Steve St Angelo: I just had an interesting conversation, before we spoke, with a gentleman who is in the … Been in the oil industry for 30 years looking for oil. You know what he told me? They’re not looking for oil right now. The conventional oil guys aren’t looking for oil. He is a conventional guy. That’s where the profits are. The profits are in shale, they have never been in shale (unconventional oil). The interesting thing he told me … Do you know what they’re doing? They are looking for injection wells for water. And I didn’t realize this. The problem he sees, and that is not discussed is shale oil produces a lot of water. There’s a lot water, and it has to be injected back into the ground. It can’t just be thrown somewhere above ground reservoir. It’s toxic. He says now they’re having problems because environmental and issues of where to store all this water.

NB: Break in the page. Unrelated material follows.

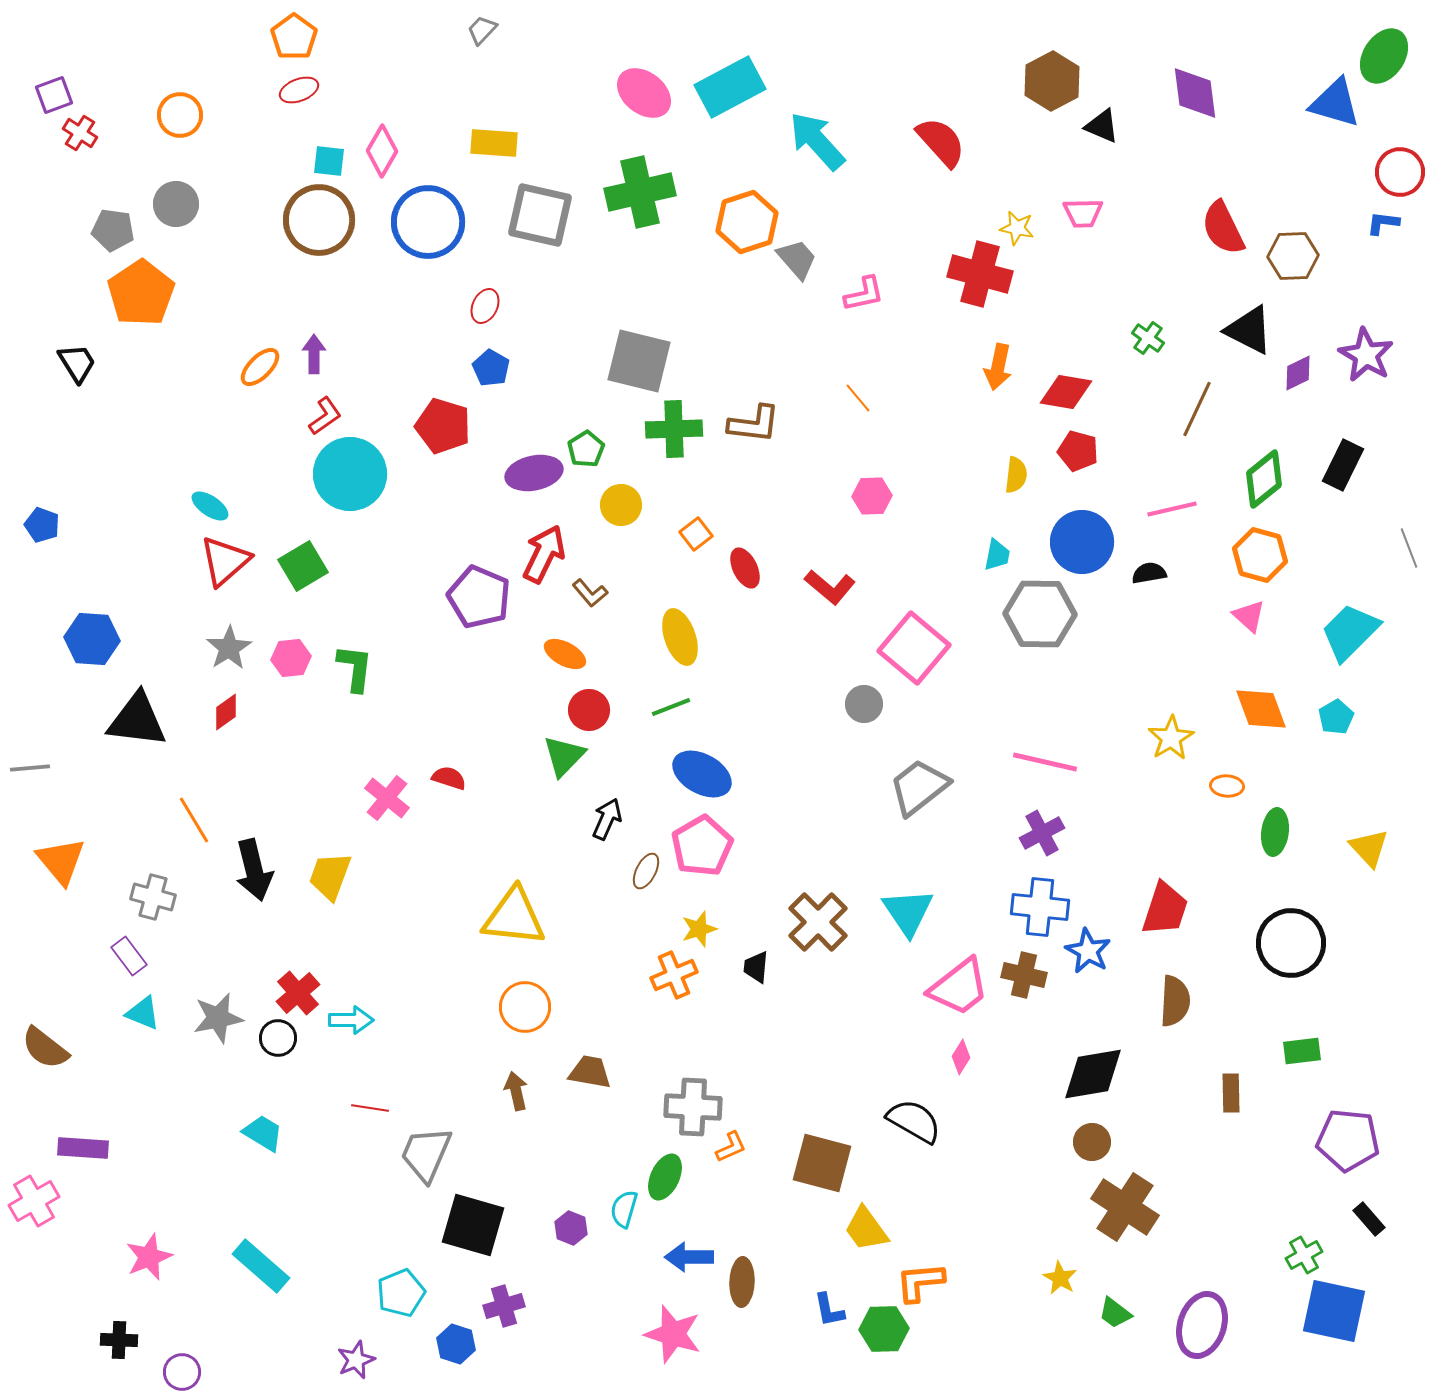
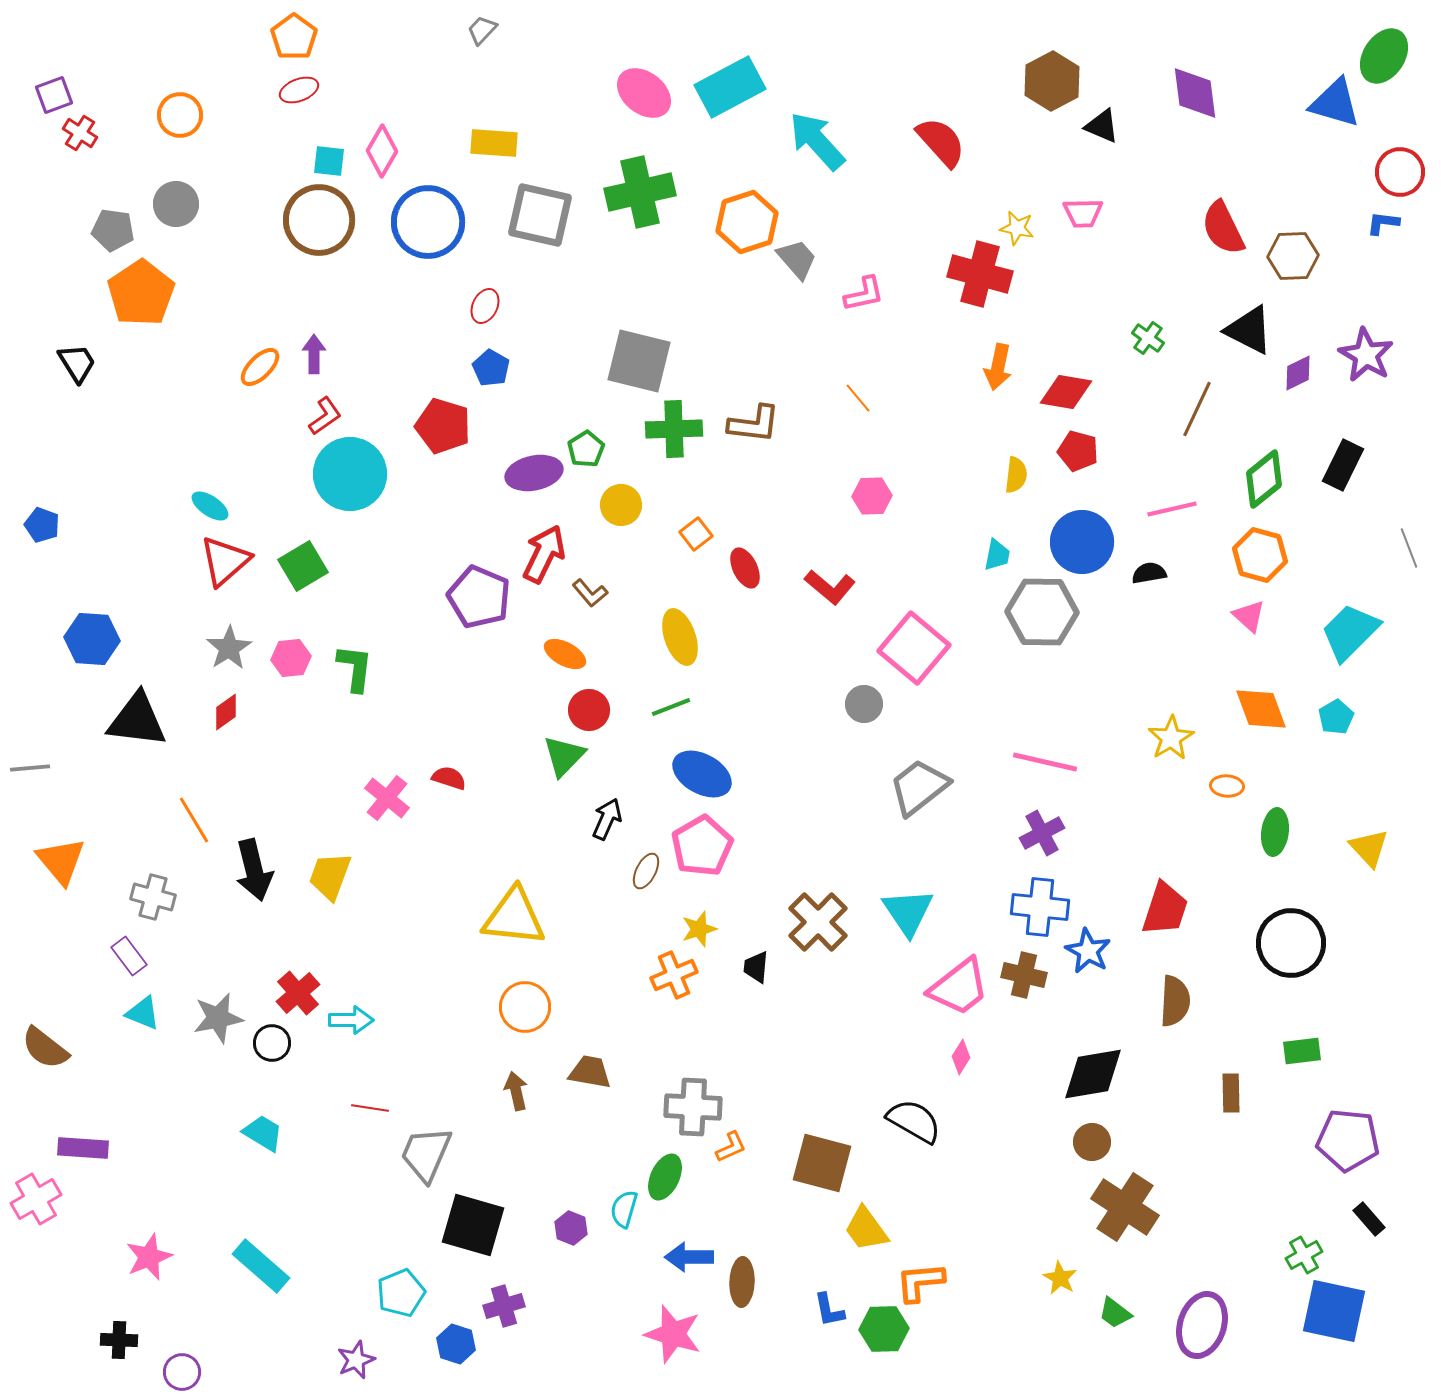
gray hexagon at (1040, 614): moved 2 px right, 2 px up
black circle at (278, 1038): moved 6 px left, 5 px down
pink cross at (34, 1201): moved 2 px right, 2 px up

Not only are we going to see declines in shale oil production because the decline rates are so high. So when they stop drilling, and that is starting to take place, we will see a huge fall in production towards the end of this year, especially if prices remain low, and into 2016. On top of that, as production declines, less oil is being produced, but more water. They have to even find more places to put the water. This is going to be a major issue going forward. We may see a double whammy in U.S. oil production, because we may run out of places to inject this toxic water.